Required work — Beginning at the line that contains "cost-effective" and ending at the last line of the records below, retype each line exactly and add nothing.

Material supplied —
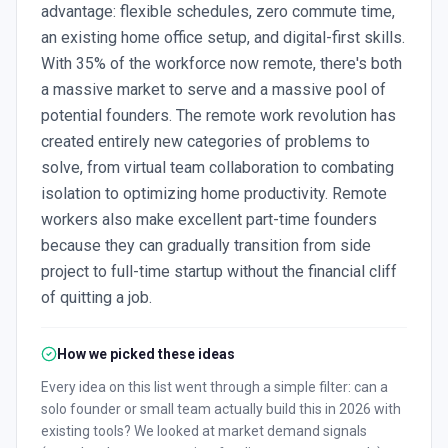
advantage: flexible schedules, zero commute time,
an existing home office setup, and digital-first skills.
With 35% of the workforce now remote, there's both
a massive market to serve and a massive pool of
potential founders. The remote work revolution has
created entirely new categories of problems to
solve, from virtual team collaboration to combating
isolation to optimizing home productivity. Remote
workers also make excellent part-time founders
because they can gradually transition from side
project to full-time startup without the financial cliff
of quitting a job.
How we picked these ideas
Every idea on this list went through a simple filter: can a
solo founder or small team actually build this in 2026 with
existing tools? We looked at market demand signals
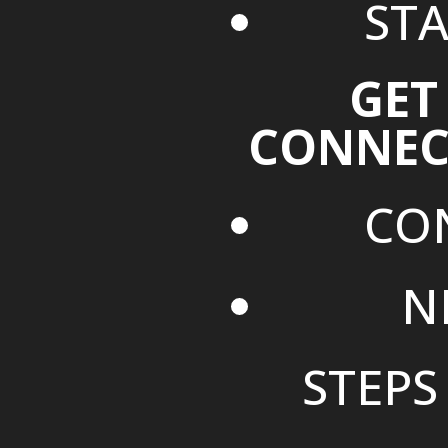
STA
GET
CONNEC
CO
N
STEPS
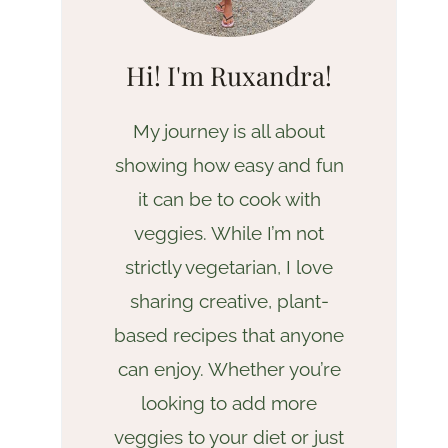
Hi! I'm Ruxandra!
My journey is all about
showing how easy and fun
it can be to cook with
veggies. While I’m not
strictly vegetarian, I love
sharing creative, plant-
based recipes that anyone
can enjoy. Whether you’re
looking to add more
veggies to your diet or just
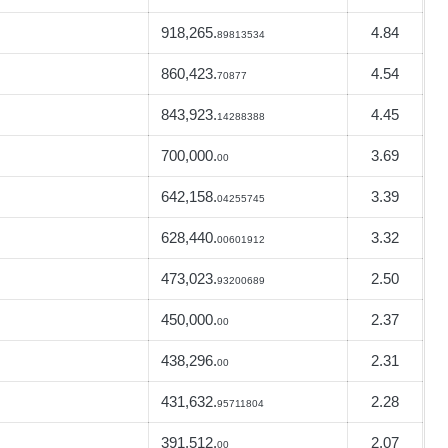
918,265.
4.84
89813534
860,423.
4.54
70877
843,923.
4.45
14288388
700,000.
3.69
00
642,158.
3.39
04255745
628,440.
3.32
00601912
473,023.
2.50
93200689
450,000.
2.37
00
438,296.
2.31
00
431,632.
2.28
95711804
391,512.
2.07
00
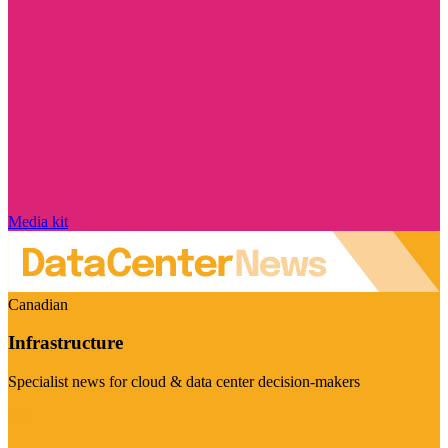
Media kit
Canadian
Infrastructure
Specialist news for cloud & data center decision-makers
Visit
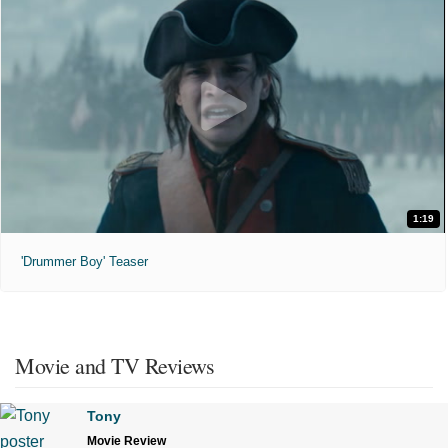
1:19
'Drummer Boy' Teaser
Movie and TV Reviews
Tony
Movie Review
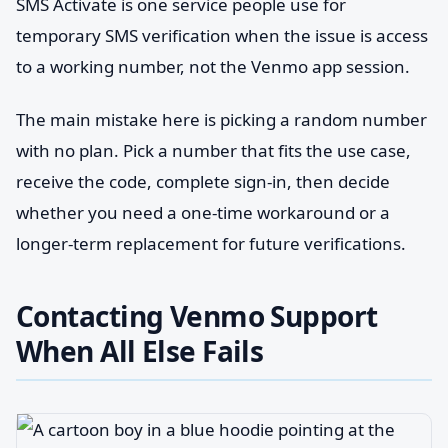
SMS Activate is one service people use for
temporary SMS verification when the issue is access
to a working number, not the Venmo app session.
The main mistake here is picking a random number
with no plan. Pick a number that fits the use case,
receive the code, complete sign-in, then decide
whether you need a one-time workaround or a
longer-term replacement for future verifications.
Contacting Venmo Support
When All Else Fails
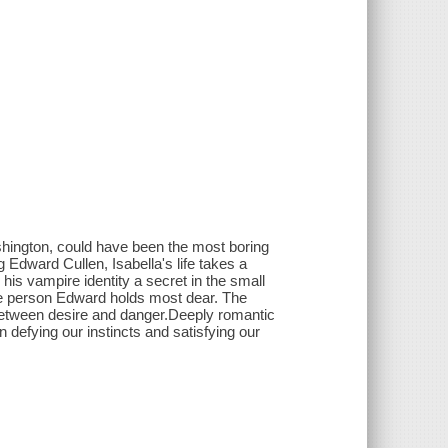
shington, could have been the most boring
Edward Cullen, Isabella's life takes a
 his vampire identity a secret in the small
the person Edward holds most dear. The
-between desire and danger.Deeply romantic
 defying our instincts and satisfying our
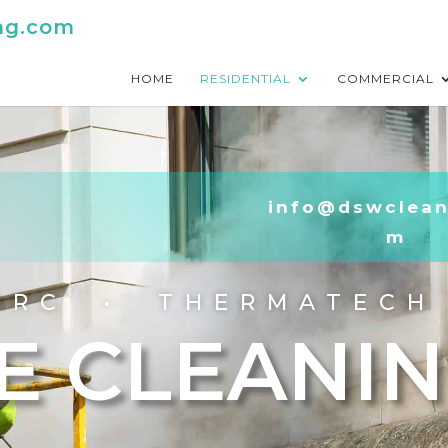
ng.com
HOME
RESIDENTIAL
COMMERCIAL
info@dswclean
m
ORC • THERMATECH
E CLEANI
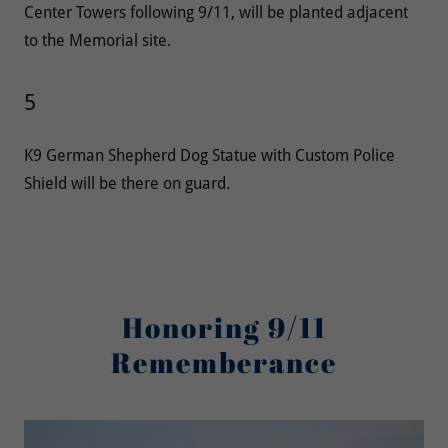
Center Towers following 9/11, will be planted adjacent
to the Memorial site.
5
K9 German Shepherd Dog Statue with Custom Police
Shield will be there on guard.
Honoring 9/11
Rememberance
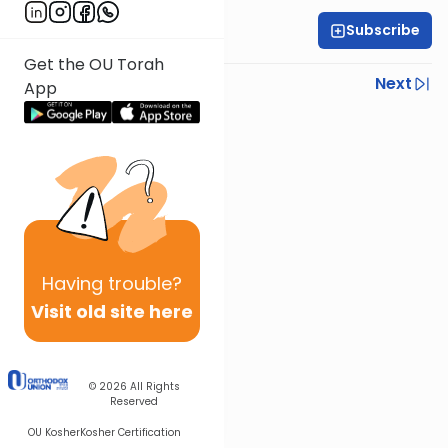
Subscribe
All Daf Initiative
Get the OU Torah
Previous
Next
App
Next In This Series
Other Gemara Series
Having
trouble?
Visit old site here
© 2026
All Rights
Reserved
OU Kosher
Kosher Certification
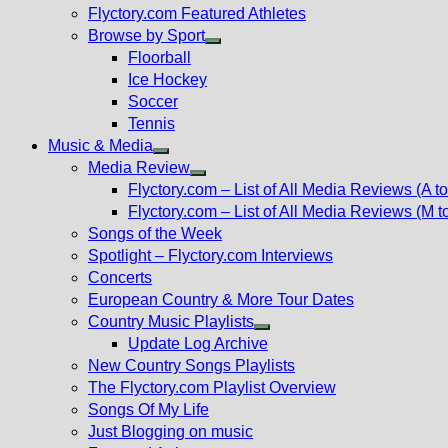
Flyctory.com Featured Athletes
Browse by Sport
Show
Floorball
sub
Ice Hockey
menu
Soccer
Tennis
Music & Media
Show
Media Review
sub
Show
Flyctory.com – List of All Media Reviews (A to
menu
sub
Flyctory.com – List of All Media Reviews (M t
menu
Songs of the Week
Spotlight – Flyctory.com Interviews
Concerts
European Country & More Tour Dates
Country Music Playlists
Show
Update Log Archive
sub
New Country Songs Playlists
menu
The Flyctory.com Playlist Overview
Songs Of My Life
Just Blogging on music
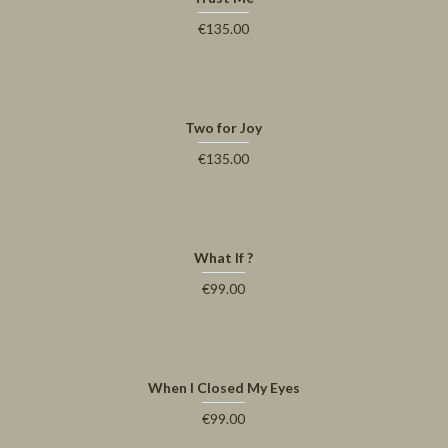
€135.00
Two for Joy
€135.00
What If ?
€99.00
When I Closed My Eyes
€99.00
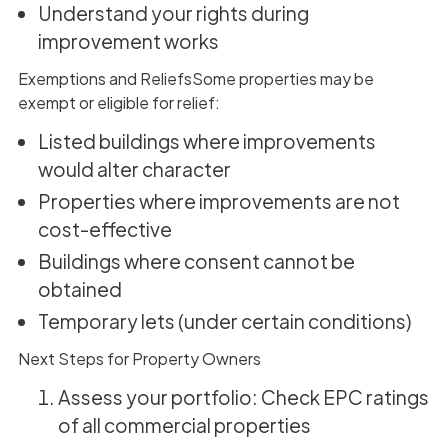
Understand your rights during
improvement works
Exemptions and ReliefsSome properties may be
exempt or eligible for relief:
Listed buildings where improvements
would alter character
Properties where improvements are not
cost-effective
Buildings where consent cannot be
obtained
Temporary lets (under certain conditions)
Next Steps for Property Owners
Assess your portfolio: Check EPC ratings
of all commercial properties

Result —
cost-effective
Buildings where consent cannot be
obtained
Temporary lets (under certain conditions)
Next Steps for Property Owners
Assess your portfolio: Check EPC ratings
of all commercial properties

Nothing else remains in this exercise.